#### [Exercise goal]
Return verbatim the line containing "Football Coaching" together with all lines that follow it in the records, and no other material.

#### [Records for this exercise]
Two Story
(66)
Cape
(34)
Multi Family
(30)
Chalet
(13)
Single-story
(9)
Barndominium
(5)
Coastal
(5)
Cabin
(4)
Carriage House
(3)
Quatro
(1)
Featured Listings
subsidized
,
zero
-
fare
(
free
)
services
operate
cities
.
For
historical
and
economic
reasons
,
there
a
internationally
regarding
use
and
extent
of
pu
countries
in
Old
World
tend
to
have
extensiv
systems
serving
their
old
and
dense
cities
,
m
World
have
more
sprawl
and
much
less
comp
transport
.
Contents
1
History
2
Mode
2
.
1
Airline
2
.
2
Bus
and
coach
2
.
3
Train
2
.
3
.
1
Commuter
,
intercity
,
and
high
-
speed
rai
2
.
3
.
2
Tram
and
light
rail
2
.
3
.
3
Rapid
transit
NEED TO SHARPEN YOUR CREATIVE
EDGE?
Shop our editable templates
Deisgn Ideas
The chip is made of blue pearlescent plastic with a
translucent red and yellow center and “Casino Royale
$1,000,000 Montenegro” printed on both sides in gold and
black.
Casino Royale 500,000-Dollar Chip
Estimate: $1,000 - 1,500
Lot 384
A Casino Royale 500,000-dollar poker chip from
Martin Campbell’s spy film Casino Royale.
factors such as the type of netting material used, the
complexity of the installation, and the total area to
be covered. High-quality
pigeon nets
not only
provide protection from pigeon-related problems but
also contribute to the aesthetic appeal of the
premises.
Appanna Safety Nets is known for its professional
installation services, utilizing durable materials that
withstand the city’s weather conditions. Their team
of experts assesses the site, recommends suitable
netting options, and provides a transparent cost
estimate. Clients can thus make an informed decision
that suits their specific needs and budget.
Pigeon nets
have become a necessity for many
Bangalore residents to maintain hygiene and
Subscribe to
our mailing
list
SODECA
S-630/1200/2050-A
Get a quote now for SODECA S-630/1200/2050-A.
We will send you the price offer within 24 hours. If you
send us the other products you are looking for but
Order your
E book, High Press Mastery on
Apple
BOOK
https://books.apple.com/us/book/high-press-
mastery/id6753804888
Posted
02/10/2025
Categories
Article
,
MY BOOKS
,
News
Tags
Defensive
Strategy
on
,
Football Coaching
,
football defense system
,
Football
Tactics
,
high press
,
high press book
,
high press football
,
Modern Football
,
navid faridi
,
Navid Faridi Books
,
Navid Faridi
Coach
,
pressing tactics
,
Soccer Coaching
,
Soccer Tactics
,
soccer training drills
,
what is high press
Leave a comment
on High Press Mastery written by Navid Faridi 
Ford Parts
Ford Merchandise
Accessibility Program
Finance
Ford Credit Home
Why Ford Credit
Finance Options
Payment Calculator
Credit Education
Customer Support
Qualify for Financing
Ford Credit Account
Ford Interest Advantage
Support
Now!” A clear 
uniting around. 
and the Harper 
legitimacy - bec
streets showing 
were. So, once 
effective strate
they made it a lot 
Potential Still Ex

#### [Result below]
Football Coaching
,
football defense system
,
Football
Tactics
,
high press
,
high press book
,
high press football
,
Modern Football
,
navid faridi
,
Navid Faridi Books
,
Navid Faridi
Coach
,
pressing tactics
,
Soccer Coaching
,
Soccer Tactics
,
soccer training drills
,
what is high press
Leave a comment
on High Press Mastery written by Navid Faridi 
Ford Parts
Ford Merchandise
Accessibility Program
Finance
Ford Credit Home
Why Ford Credit
Finance Options
Payment Calculator
Credit Education
Customer Support
Qualify for Financing
Ford Credit Account
Ford Interest Advantage
Support
Now!” A clear 
uniting around. 
and the Harper 
legitimacy - bec
streets showing 
were. So, once 
effective strate
they made it a lot 
Potential Still Ex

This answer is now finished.